Cumhuriyet'in ilk kuşak ressamlarından Fikret Mualla'nın da annesini Galatasaray Lisesi'nde öğrenim gördüğü sırada, işgal altındaki İstanbul'da "ikinci bir felaket" olarak görülen İspanyol gribinden kaybettiği kaydedildi.
Ressamın "Bu hastalığı annesine bulaştırdığı" için gelişim çağında sürekli bir suçluluk duygusu yaşadığı ifade edildi.
Ünlü şair ve öykücü Ziya Osman Saba'nın da 8 yaşındayken kendi sözleriyle "O zamanlar pek salgın ve ünlü olan İspanyol nezlesine yakalanan annesini kaybettiği" belirtildi.
Ünlü şair Nazım Hikmet de Kuvayı Milliye Destanı'nda dünyayı sarsan İspanyol gribine şu dizilerle değinmiş:
Biz ki İstanbul şehriyiz,
Seferberliği görmüşüz:
Kafkas, Galiçya, Çanakkale, Filistin,
Vagon ticareti, tifüs ve İspanyol nezlesi
Bir de İttihatçılar, bir de uzun konçlu Alman çizmesi
914'ten 918'e kadar yedi bitirdi bizi.
Sağlık Bakanlığı'nın "Pandemik İnfluenza Ulusal Faaliyet Planı"nda, bir grip salgınının geçmiş salgınlara kıyasla daha büyük bir paniğe yol açacağı ve ağır kayıplarla sonuçlanabileceği belirtildi.
Hiç kimsenin bağışık olmadığı yeni bir influenza alt tipi ortaya çıktığında pandemi (salgın) görüldüğü, bunun da dünya çapı nda birden fazla noktada aynı anda epidemi görülmesi ve çok sayıda hastalık ve ölüm anlamına geldiği kaydedildi.
Her yıl ortaya çıkan influenza salgınlarının A ve B virüsleri ile oluştuğu, bu epidemilerin nedeninin daha önce yaşanan enfeksiyonlar ve aşılarla artık bağışık hale gelen influenza virüslerindeki çok küçük değişimler olduğu vurgulandı.

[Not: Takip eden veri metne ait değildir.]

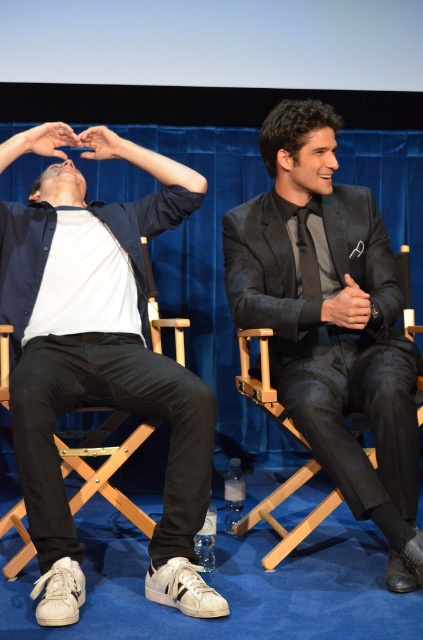 You are a photographer at the event. You need to place a small prop at the coordinates point (101, 371). According to the scene, what object is located at these coordinates?

The coordinates point (101, 371) correspond to the white leather sneakers at lower left.

You are designing a custom storage unit for the two objects in the scene. The white leather sneakers at lower left and the matte white hand at upper left need to be placed side by side. Based on their widths, which object should be placed on the left to ensure they fit without overlapping?

The white leather sneakers at lower left might be wider than the matte white hand at upper left, so placing the white leather sneakers at lower left on the left side would allow enough space between them to prevent overlapping. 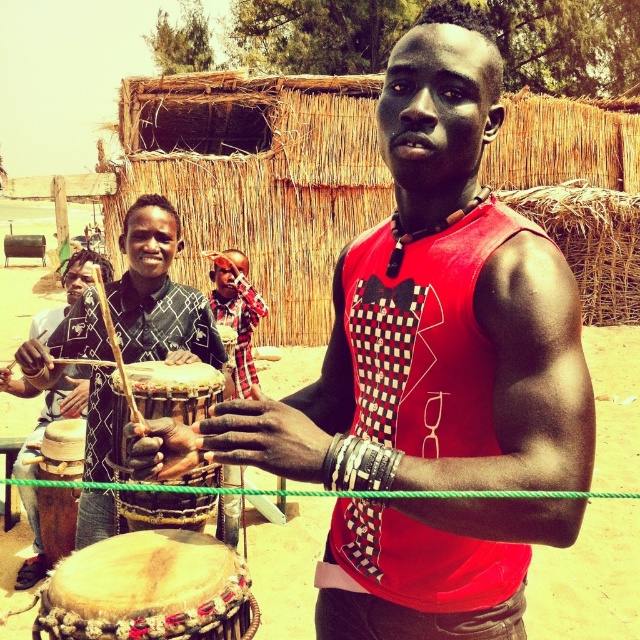 You are standing at point (202, 557) and want to walk to the thatched roof structure in the background. Is the point (301, 376) in your path?

Yes, point (301, 376) is behind point (202, 557), so it is in your path towards the thatched roof structure. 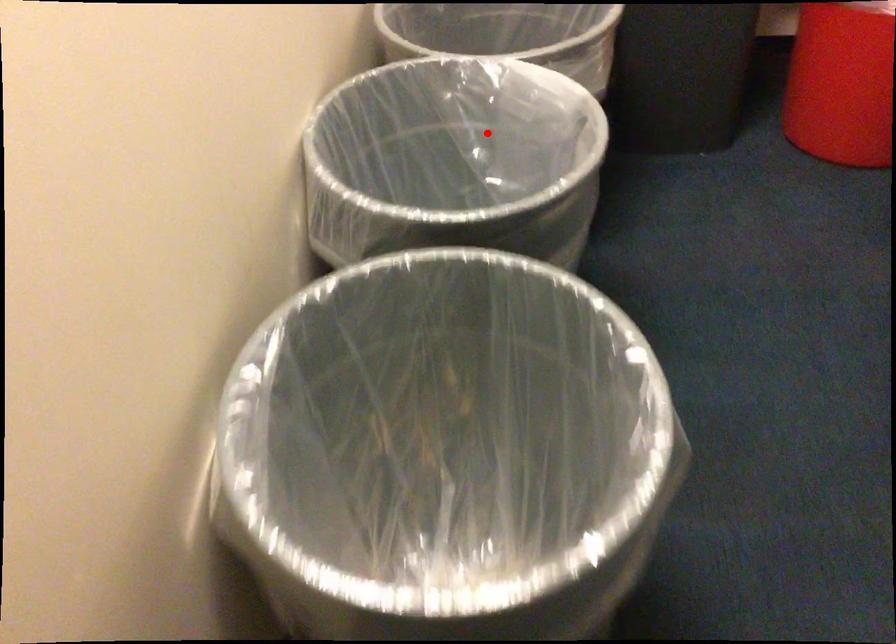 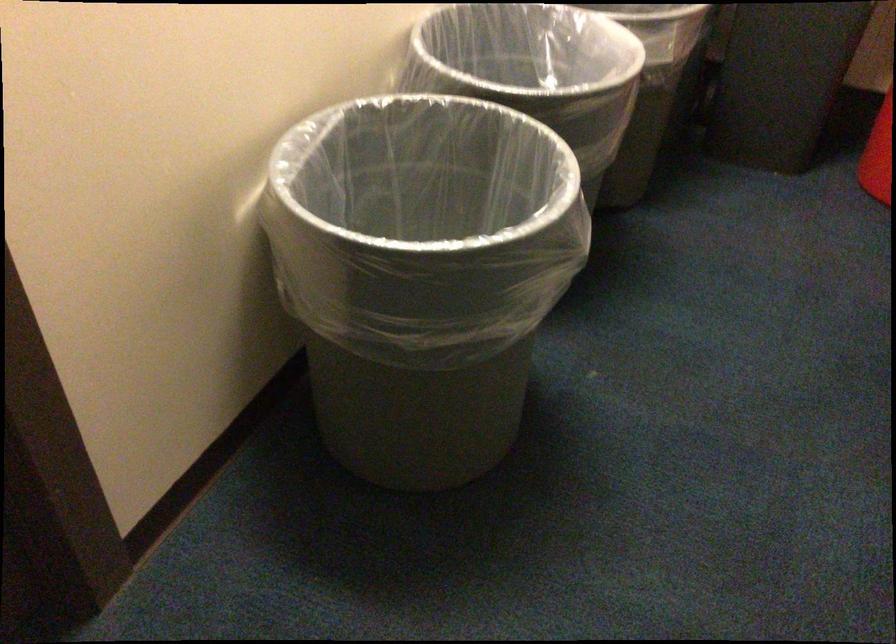 Question: A red point is marked in image1. In image2, is the corresponding 3D point closer to the camera or farther? Reply with the corresponding letter.

Choices:
 (A) The corresponding 3D point is closer.
 (B) The corresponding 3D point is farther.

Answer: (B) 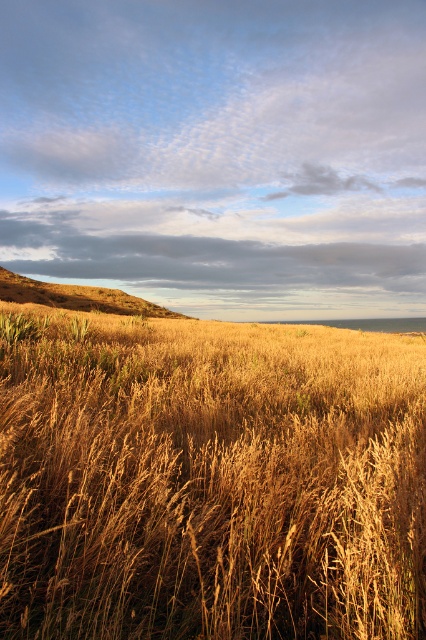 You are standing in the field and want to walk to the golden grassy hillside at upper left. Which direction should you move relative to the golden dry grass at center?

Since the golden dry grass at center is smaller in size compared to the golden grassy hillside at upper left, you should move towards the upper left direction away from the golden dry grass at center to reach the golden grassy hillside at upper left.

You are a hiker standing at the edge of the golden dry grass at center and looking towards the golden grassy hillside at upper left. Which area has taller grass?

Plana göre, sadece influenza A pandemiye yol açıyor. İnfluenza A virüsünün yüzey proteinlerinin bir ya da ikisinde birden önemli bir değişiklik oluştuğunda artık bu yeni virüse karşı hiç kimse bağışık olmuyor. Bu virüs kişiler arasında bulaşma kapasitesine sahipse pandemi gelişebiliyor.
1918 İspanyol gribine H1N1, 1957 Asya gribine H2N2, 1968'deki Hong Kong gribine de H3N3 virüslerinin yol açtığı belirtildi.